Seriously, Shen is like that hole-in-the-wall diner that you go to regularly. It may not be an event to go there but you eat more burgers there than you go out for steak. It’s comfort food gaming and I feel like if PnP were more mainstream, Shen would be a go-to designer
Race Day is a pretty good example of this. It doesn’t do anything that will surprise you. Instead, you look at it, know where you stand and you’re good to go.
Race Day is an 18-card PnP solitaire game. Each card shows Sadie Cat (reoccurring character in Shen games) along with two of her friends with a winding path leading from each of them.
Shuffle up the deck. Lay down three cards so that each character is at the start of their path. It’s a tile-laying game and you now have three rows you can build off of.

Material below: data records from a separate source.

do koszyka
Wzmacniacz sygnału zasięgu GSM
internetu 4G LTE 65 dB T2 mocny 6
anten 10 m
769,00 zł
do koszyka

On each round, you will draw five cards and play three of them. They go opposite end to the start cards so the paths end on the characters. You play three rounds, going through the entire deck.
At the end of the game, only the rows where all three paths begin and end on the same character score points. A nice touch is that you don’t have to play a card on each row each round. In fact, the highest scoring combination is to successfully use all nine cards on one row.
Race Day is kind of solveable. Each card shows up three times in the deck. Since you get to discard two cards each turn, you get to filter through the deck. The biggest random factor is what the three starting cards will be.
Instead of bothering me, this turns Race Day into more of a puzzle that I can noodle around with. Putting patterns together and adjusting to the random elements. To be fair, a lot of solitaire games have puzzle elements. (Shen has also created just straight puzzles as well as games) In fact, I more often play with personal victory conditions, like making one long row or having every row be scoreable.
Race Day isn’t a challenging work. Instead, it’s a relaxing one that’s using ideas that are familiar. It has become a game I’ll pull out so I can chill out. That’s the case for me with many Shen games and puzzles.